The club became a favorite spot for politicians to mingle, and it hosted the Democratic National Convention kickoff party in 2000 with Bill Clinton and Al Gore attending. It hosted the Latin Grammys after the 9/11 attacks canceled plans at the Forum.
When the club migrated to the freshly constructed L.A. Live after a two-year hiatus, what had been an intimate spot for music discovery turned into a gleaming showcase for Latin music at the heart of downtown’s sports and music megaplex. “Our first venue was a hole in the wall,” said Gluckstein, fondly. “Despite the trappings of L.A. Live, how clean and industrial this complex is, we dreamt big.”
Oscar Hernandez, leader of the Spanish Harlem Orchestra, came on as music director. The venue also diversified from its salsa roots, giving the actor Jamie Foxx’s R&B band a long-standing residency, and booking early gigs from Ed Sheeran and Avicii. As the wave of reggaeton and música urbana began to crest, the Conga Room booked some of the first L.A. shows for Maluma, J Balvin and Bad Bunny.
“Bad Bunny canceled his tour’s club dates the day after our venue,” Gluckstein said. “We were really advanced. You never saw him in a club again.”
“The music changes, that’s the beauty,” Smits said. “Latinos like how the influence of the older styles of music gets mixed in. We’ve tried to preserve those tropical nights, but to give exposure to different genres of Latin music. When it started with reggaeton and how hip-hop influenced the whole way this music is perceived, we adapted.”
Yet the club’s prospects dimmed, like it did for so many others, when the pandemic hit.

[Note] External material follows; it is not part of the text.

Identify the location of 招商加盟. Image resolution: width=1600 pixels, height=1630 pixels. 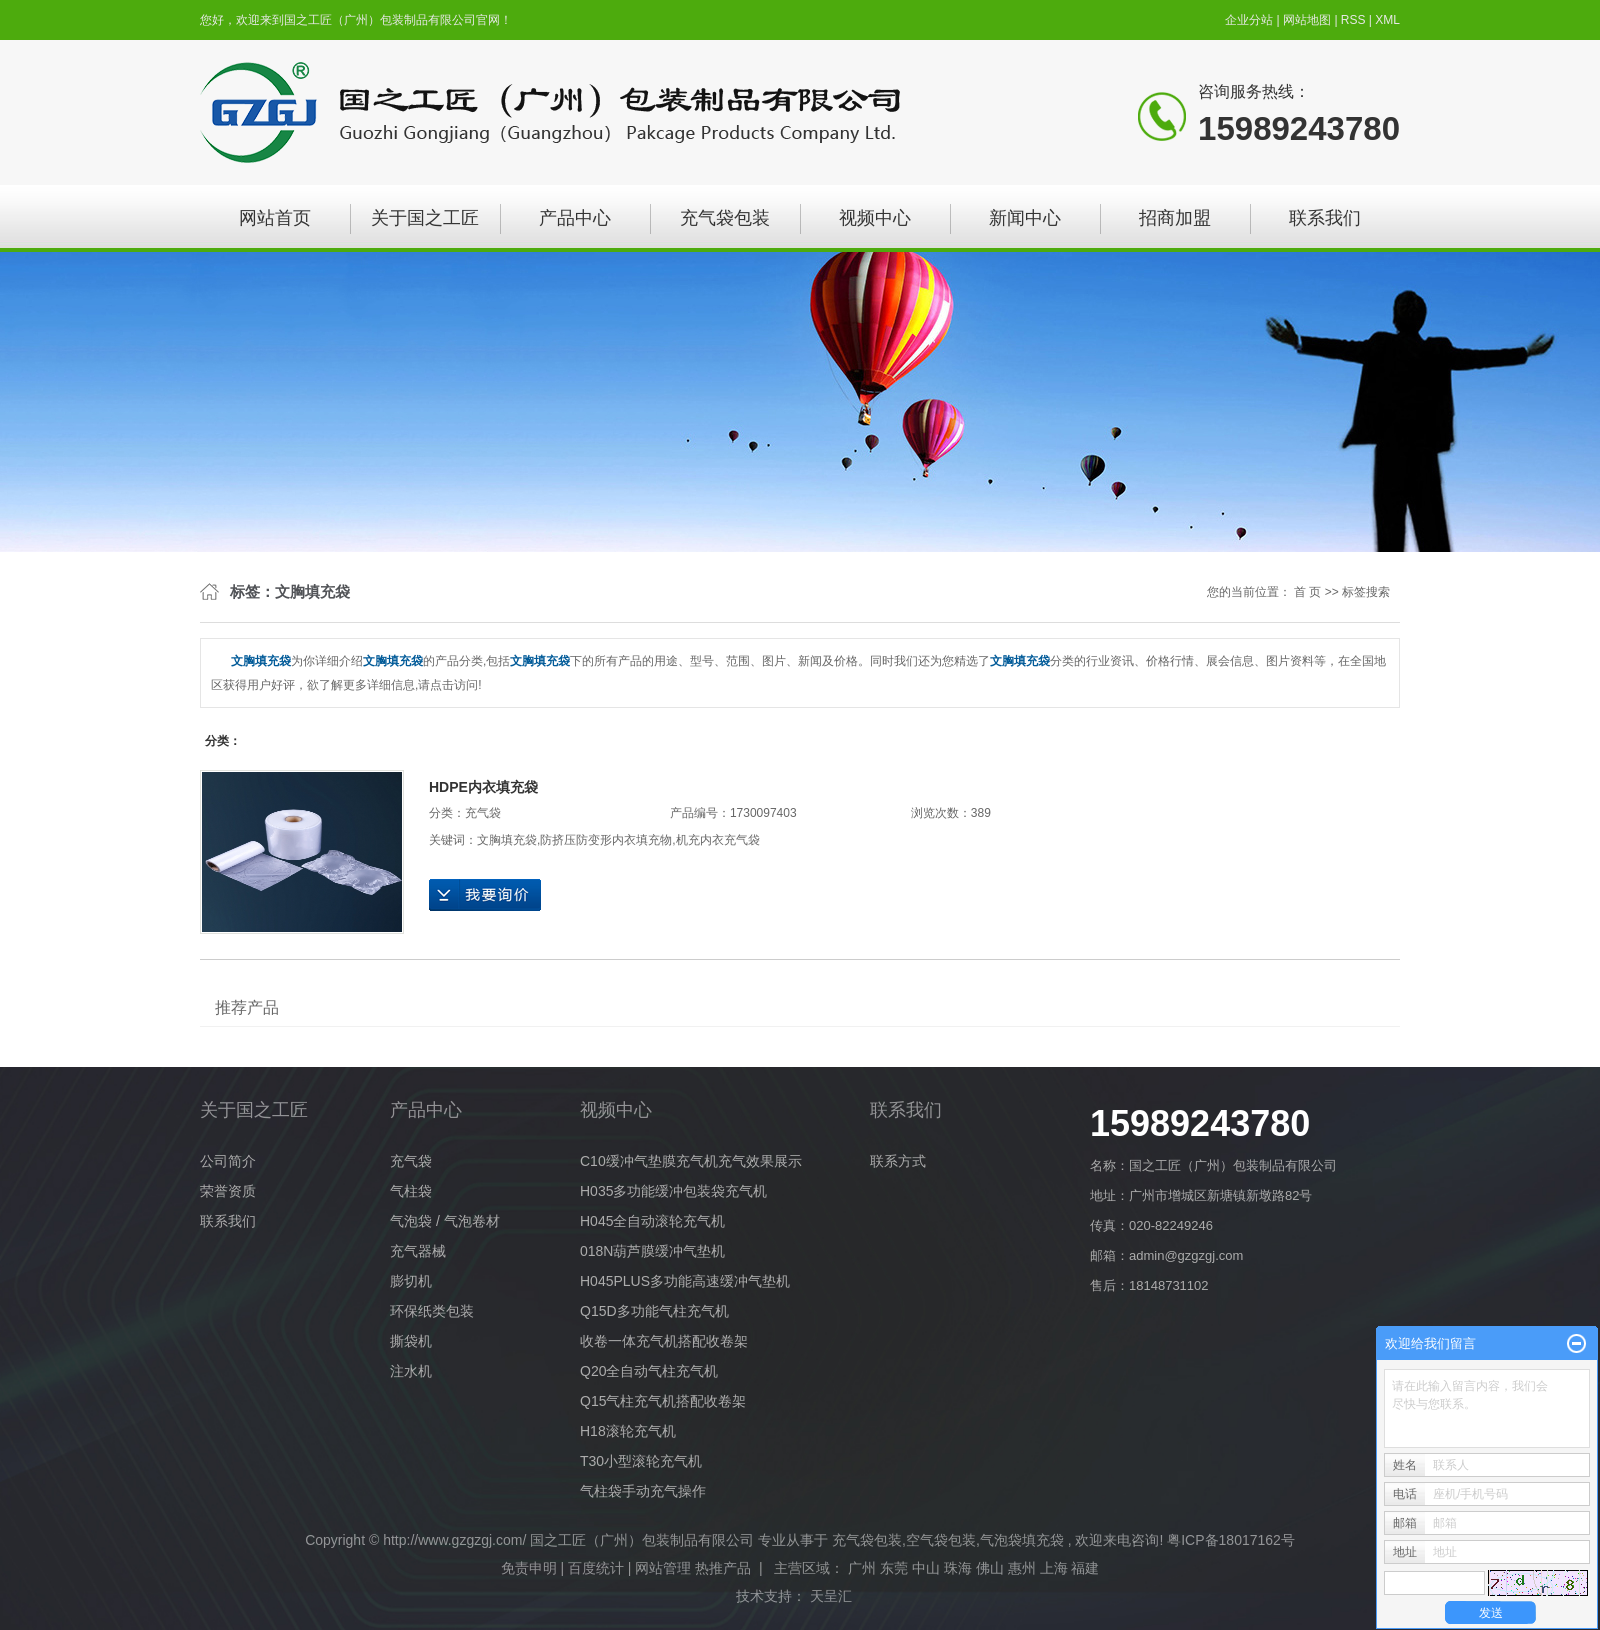 (1175, 218).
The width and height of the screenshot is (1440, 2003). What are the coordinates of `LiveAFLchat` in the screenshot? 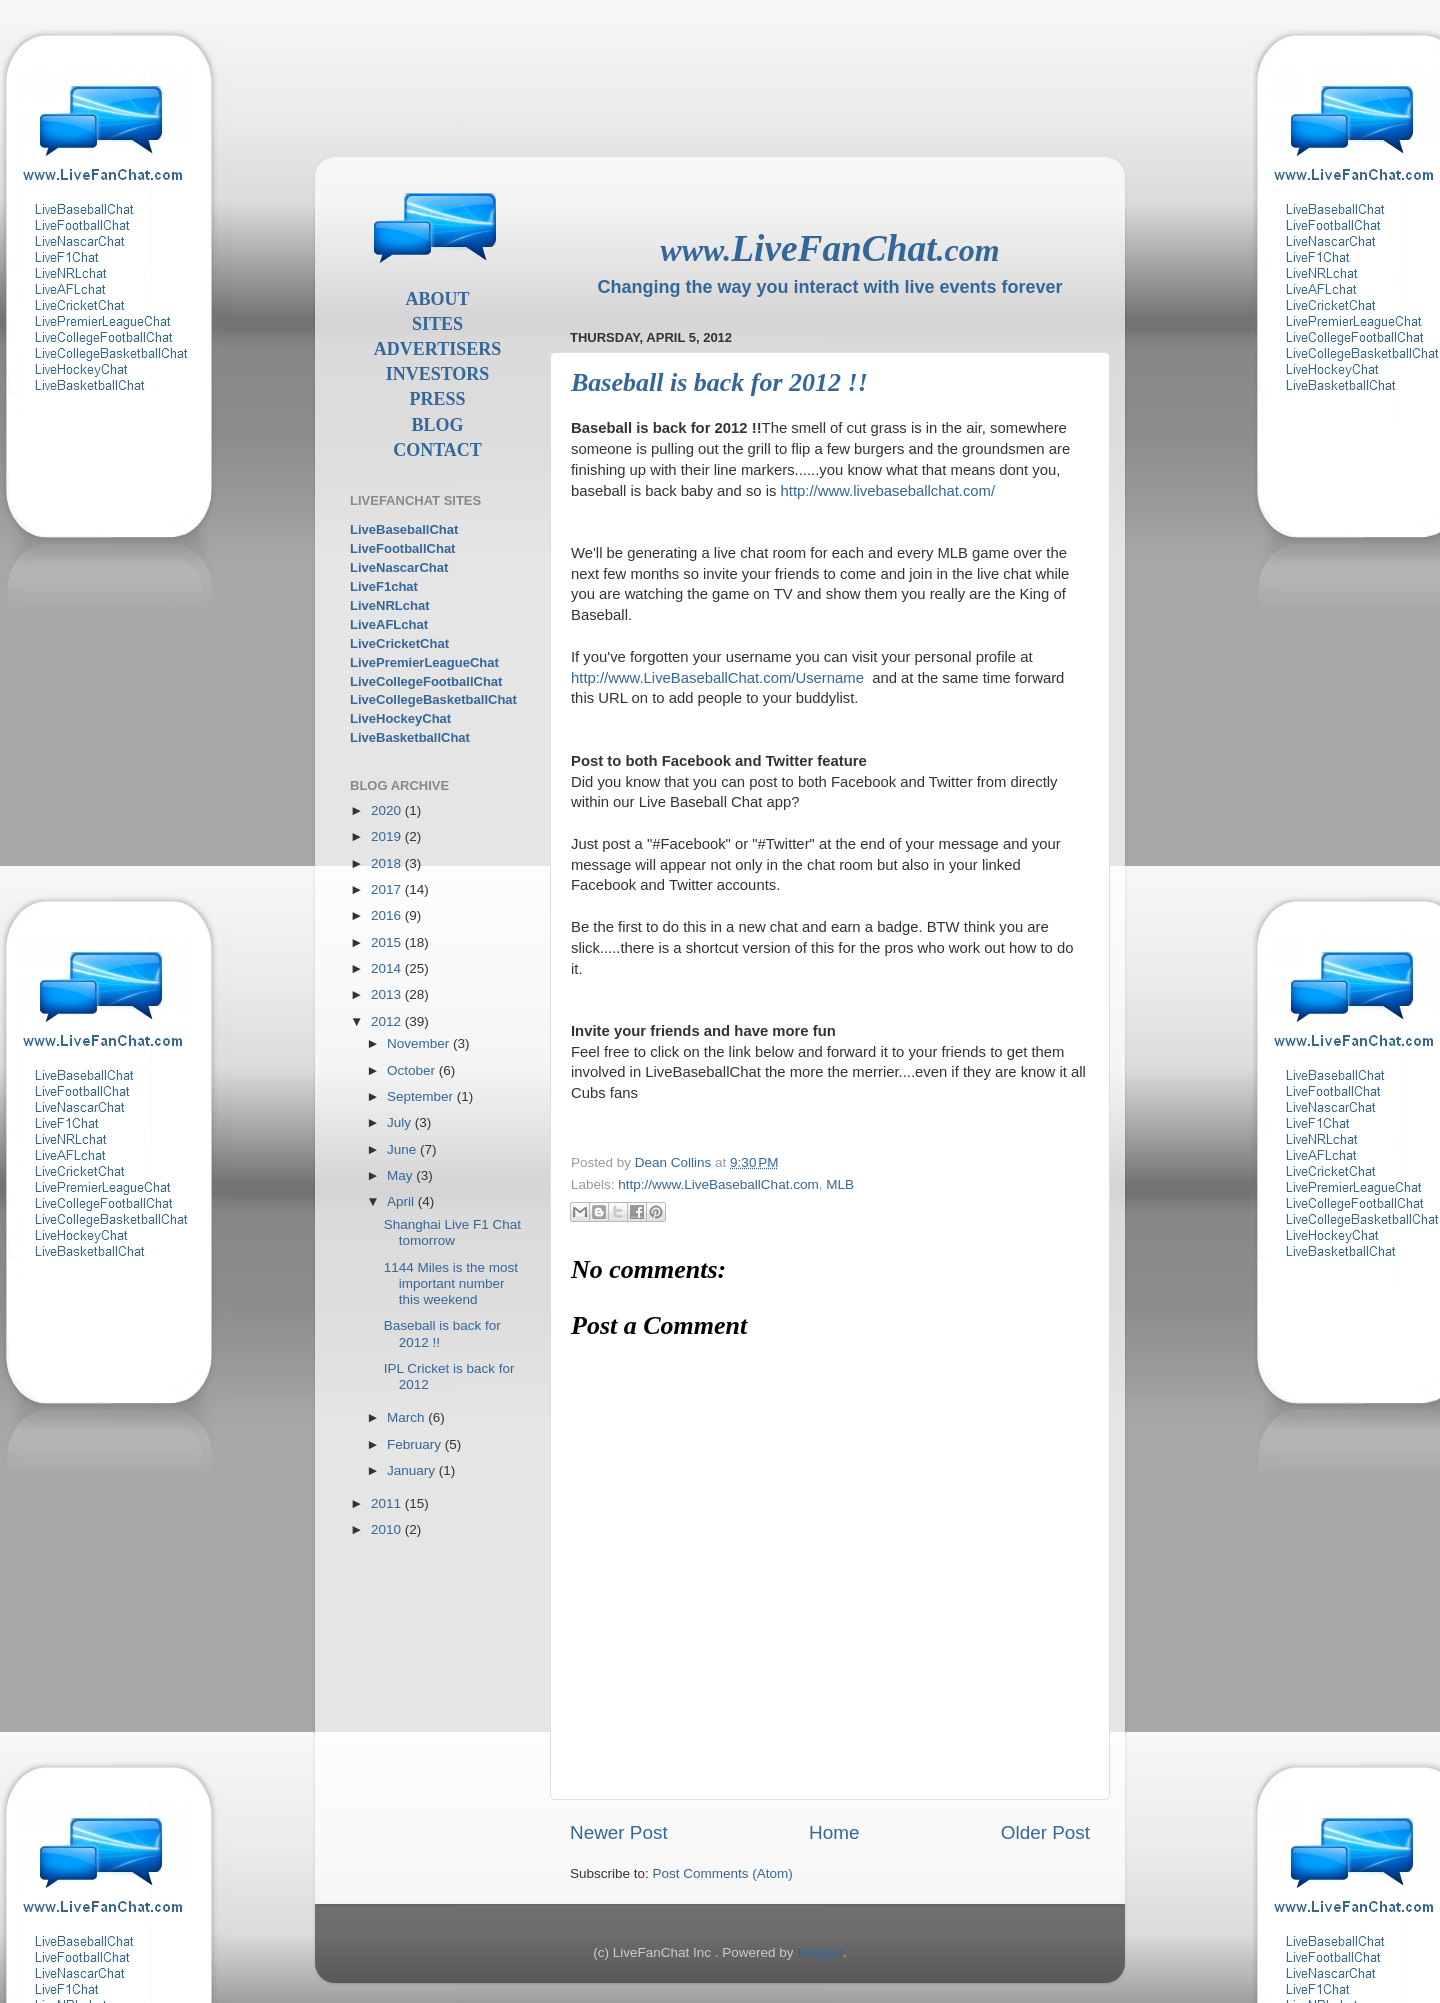 It's located at (389, 624).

“We were killing it before the pandemic. Our club nights were off the charts, and we were booking a lot of events,” Gluckstein said.
But they returned to find younger fans’ nightlife habits had changed, right as acts like Bad Bunny were headlining Coachella and Mexican music acts like Peso Pluma and Fuerza Regida became megastars on TikTok.
“Artists are having a hard time making a living other than what they’re getting paid to do concerts. So that ratchets up the price to make tours more viable,” Gluckstein said. “I think it’s become talent-based and not club-centric. Kids aren’t going to big dance halls as much. If they do see a Latin concert, they’re going to the Forum.”
Gluckstein said that after 25 years running nightclubs, he wanted to concentrate more on his youth charity, Conga Kids, which brings Latin music and dance classes to 50,000 local youth. But first he will memorialize one of the foundational venues in modern Latin music.
At the Wednesday party, Gov. Gavin Newsom will appear in a sendoff video, and a who’s-who of politicians including Sen. Alex Padilla, former Mayor Antonio Villaraigosa and state education Superintendent Tony Thurmond will speak. Gilberto Santa Rosa, fondly known as “El Caballero de la Salsa,” will lead a 16-piece orchestra, and the night will wrap with a jam session led by Jerry Rivera (“El Bebé de la Salsa”) and Santana’s singer, Andy Vargas.
Latin music is at its most exciting zenith in U.S. since the late ‘90s, when the Conga Room debuted. Gluckstein and Smits said they’ll part ways with the venue with no regrets. But who will take the papaya bar home?
Gluckstein laughed and said maybe he would. ”Only if we have enough ground in our backyard and it can deal with rain,” he said. “It’s a fickle city.”